Le journal est le fruit de la rencontre de deux hommes: Raymond Leblanc, homme d'affaires au flair certain, sent qu'il peut capitaliser sur le succès de Hergé, mais surtout de son héros.

Divertir sans ennuyer

À deux, ils décident de lancer une hebdomadaire pour la jeunesse.

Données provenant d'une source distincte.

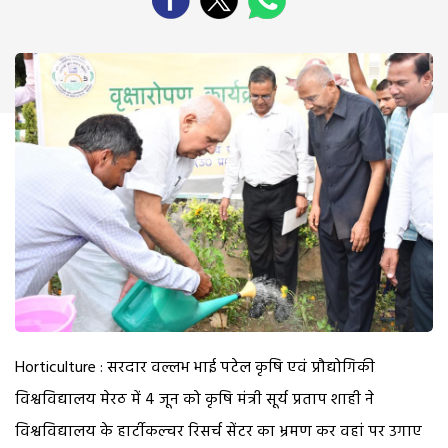
Horticulture : सरदार वल्लभ भाई पटेल कृषि एवं प्रौद्योगिकी
विश्वविद्यालय मेरठ में 4 जून को कृषि मंत्री सूर्य प्रताप शाही ने
विश्वविद्यालय के हार्टीकल्चर रिसर्च सेंटर का भ्रमण कर वहां पर उगाए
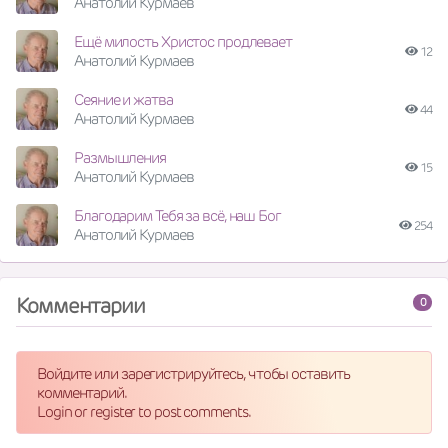
Анатолий Курмаев
Ещё милость Христос продлевает
12
Анатолий Курмаев
Сеяние и жатва
44
Анатолий Курмаев
Размышления
15
Анатолий Курмаев
Благодарим Тебя за всё, наш Бог
254
Анатолий Курмаев
Комментарии
0
Войдите или зарегистрируйтесь, чтобы оставить
комментарий.
Login or register to post comments.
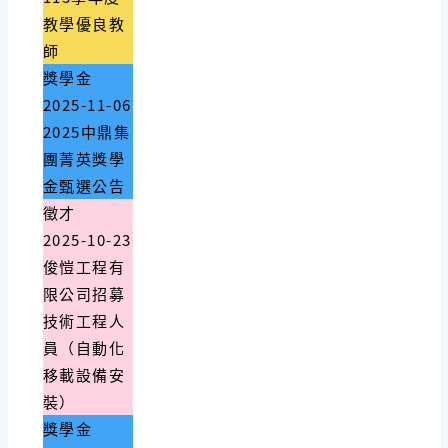
教學優良教
師
獎學金
2025-11-06
2025中鼎集
團菁英獎學
金甄選公告
徵才
2025-10-23
俊愷工程有
限公司招募
技術工程人
員（自動化
移載設備安
裝）
獎學金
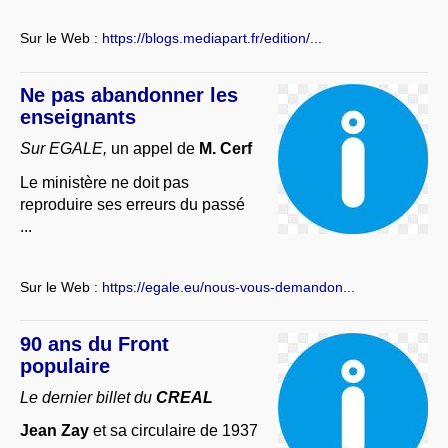
Sur le Web :
https://blogs.mediapart.fr/edition/...
Ne pas abandonner les
enseignants
Sur EGALE,
un appel de
M. Cerf
Le ministère ne doit pas
reproduire ses erreurs du passé
...
Sur le Web :
https://egale.eu/nous-vous-demandon...
90 ans du Front
populaire
Le dernier billet du
CREAL
Jean Zay
et sa circulaire de 1937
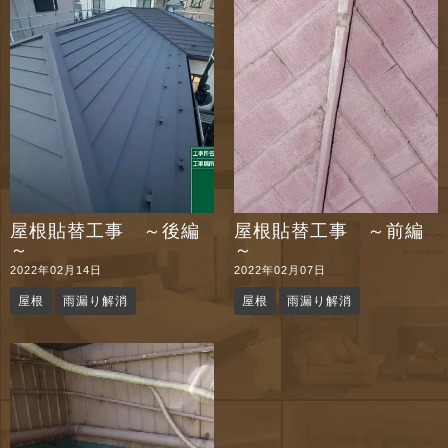
n
屋根貼替工事 ～後編
屋根貼替工事 ～前編
～
～
2022年02月14日
2022年02月07日
屋根
雨漏り解消
屋根
雨漏り解消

Hergé en sera le directeur artistique pendant de nombreuses années.

«Hergé et Raymond Leblanc avaient pour idée de divertir sans ennuyer et sans être solennel», nous explique Philippe Goddin, auteur d'une histoire du journal Tintin et biographe du père du reporter à la houppe. «Il fallait être moral sans le dire.» Les éditions du Lombard (du nom de la rue où s'installent ses bureaux aujourd'hui à la gare du Midi) naîtront logiquement notamment pour la publication en albums des histoires nées dans les pages de l'hebdomadaire.

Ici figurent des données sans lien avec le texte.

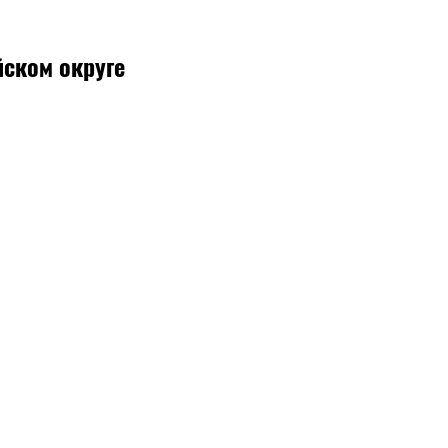
йском округе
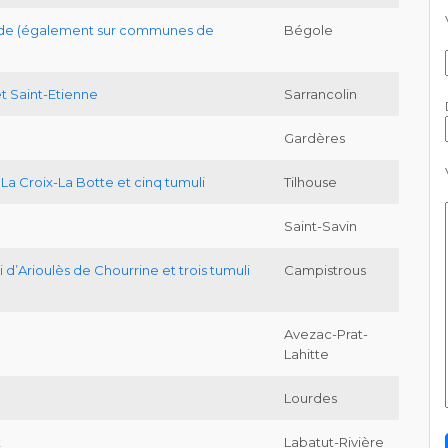
de (également sur communes de
Bégole
)
et Saint-Etienne
Sarrancolin
Gardères
La Croix-La Botte et cinq tumuli
Tilhouse
Saint-Savin
d’Arioulès de Chourrine et trois tumuli
Campistrous
Avezac-Prat-
Lahitte
Lourdes
t
Labatut-Rivière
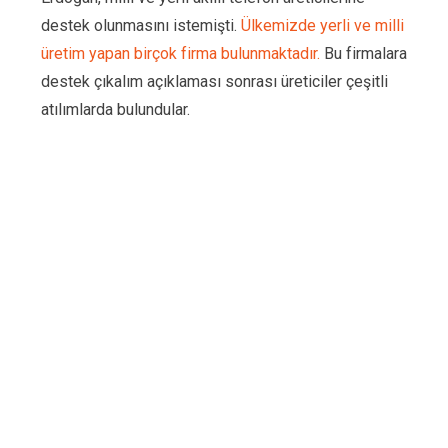
destek olunmasını istemişti.
Ülkemizde yerli ve milli
üretim yapan birçok firma bulunmaktadır.
Bu firmalara
destek çıkalım açıklaması sonrası üreticiler çeşitli
atılımlarda bulundular.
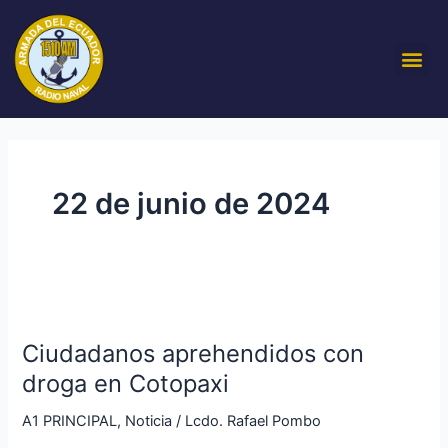
Ir
al
Me
contenido
22 de junio de 2024
Ciudadanos
aprehendidos
Ciudadanos aprehendidos con
con
droga
droga en Cotopaxi
en
A1 PRINCIPAL
,
Noticia
/
Lcdo. Rafael Pombo
Cotopaxi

Blake & Mortimer, Alix, Ric Hochet, Corentin, Chick Bill, Thorgal, Modeste & Pompon… Ils sont tous nés dans les pages du journal Tintin des crayons de Jacobs, Martin, Tibet, Greg, Cuvelier, Graton, ou encore Franquin qui fera ici une brève infidélité à Dupuis.

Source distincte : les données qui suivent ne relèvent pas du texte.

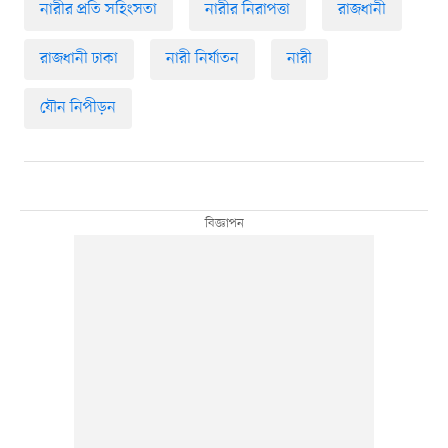
নারীর প্রতি সহিংসতা
নারীর নিরাপত্তা
রাজধানী
রাজধানী ঢাকা
নারী নির্যাতন
নারী
যৌন নিপীড়ন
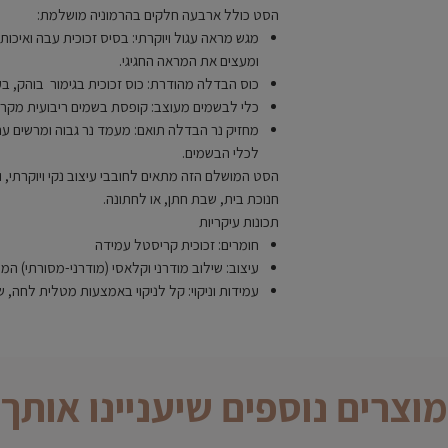
הסט כולל ארבעה חלקים בהרמוניה מושלמת:
מגש מראה עגול ויוקרתי: בסיס זכוכית עבה ואיכו
ומעצים את המראה החגיגי.
כוס הבדלה מהודרת: כוס זכוכית בגימור בוהק, ב
כלי לבשמים מעוצב: קופסת בשמים ריבועית מקרי
מחזיק נר הבדלה תואם: מעמד נר גבוה ומרשים ע
לכלי הבשמים.
הסט המושלם הזה מתאים לחובבי עיצוב נקי ויוקרתי, 
חנוכת בית, שבת חתן, או לחתונה.
תכונות עיקריות
חומרים: זכוכית קריסטל עמידה
עיצוב: שילוב מודרני וקלאסי (מודרני-מסורתי) ה
עמידות וניקוי: קל לניקוי באמצעות מטלית לחה, 
מוצרים נוספים שיעניינו אותך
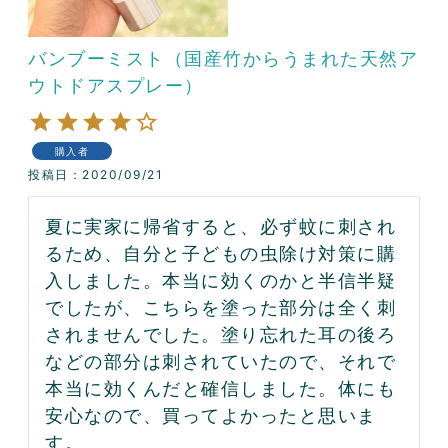
バンブーミスト（国産竹からうまれた天然ア
ウトドアスプレー）
購入者
投稿日
2020/09/21
夏に実家に帰省すると、必ず蚊に刺され
るため、自分と子どもの虫除け対策に購
入しました。本当に効くのかと半信半疑
でしたが、こちらを塗った部分は全く刺
されませんでした。塗り忘れた耳の後ろ
などの部分は刺されていたので、それで
本当に効くんだと確信しました。体にも
安心なので、買ってよかったと思いま
す。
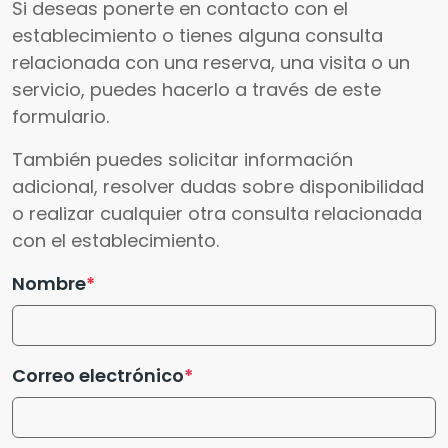
Si deseas ponerte en contacto con el
establecimiento o tienes alguna consulta
relacionada con una reserva, una visita o un
servicio, puedes hacerlo a través de este
formulario.
También puedes solicitar información
adicional, resolver dudas sobre disponibilidad
o realizar cualquier otra consulta relacionada
con el establecimiento.
Nombre
Correo electrónico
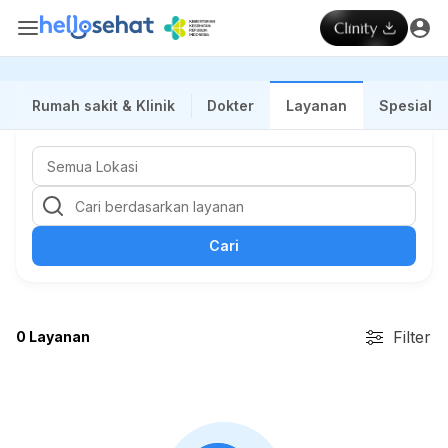
Rumah sakit & Klinik
Dokter
Layanan
Spesialis
Cari
Filter
0 Layanan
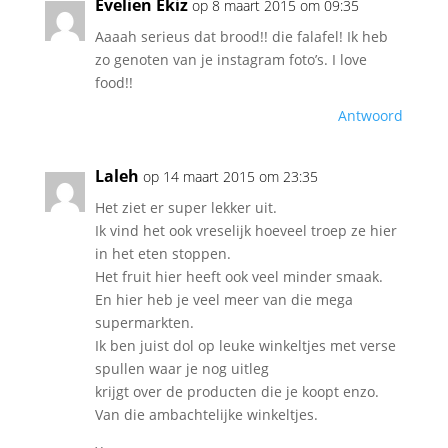
Evelien Ekiz
op 8 maart 2015 om 09:35
Aaaah serieus dat brood!! die falafel! Ik heb
zo genoten van je instagram foto’s. I love
food!!
Antwoord
Laleh
op 14 maart 2015 om 23:35
Het ziet er super lekker uit.
Ik vind het ook vreselijk hoeveel troep ze hier
in het eten stoppen.
Het fruit hier heeft ook veel minder smaak.
En hier heb je veel meer van die mega
supermarkten.
Ik ben juist dol op leuke winkeltjes met verse
spullen waar je nog uitleg
krijgt over de producten die je koopt enzo.
Van die ambachtelijke winkeltjes.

Concurrent de Spirou (apparu en 1938), Tintin n'échappera pas longtemps à la comparaison. Pour certains, les deux écoles, la bruxelloise et la carolorégienne, s'opposent par leur ton: la franche rigolade à Marcinelle, le réalisme et le sérieux au Lombard. «C'est une comparaison un peu caricaturale. Il y avait de l'humour dans Tintin et des récits réalistes dans Spirou. Je trouve exagérée cette comparaison.»

L'âge d'or Greg

Chaque journal a connu ses hauts et ses bas. Mais s'il est une période que beaucoup de lecteurs n'oublient pas, c'est celle de la direction de Greg. De 1965 à 1974, le scénariste aux séries multiples sera à l'origine d'un âge d'or. Dessinateur au studio Greg dès 1965, Herrman se souvient de son arrivée dans la famille Tintin: «À cette époque, c'était le rêve. Greg m'avait séduit par son esprit et son humour. » Selon Philippe Goddin, «Greg a donné un sacré coup de pied dans la fourmilière» en amenant de nouveaux auteurs (Vance, Paape, Derib, etc.). «Greg a apporté un élément-charnière en amenant des histoires un peu plus musclées nourries par le cinéma», ajoute Hermann qui dessinera Bernard Prince ou Comanche notamment. «Mon scénariste Greg était plus proche de l'esprit Tintin. J'aspirais de voir dans la bande dessinée une manière de voir les choses traitées avec plus de vérité. Je voulais qu'une balle tirée fasse mal.»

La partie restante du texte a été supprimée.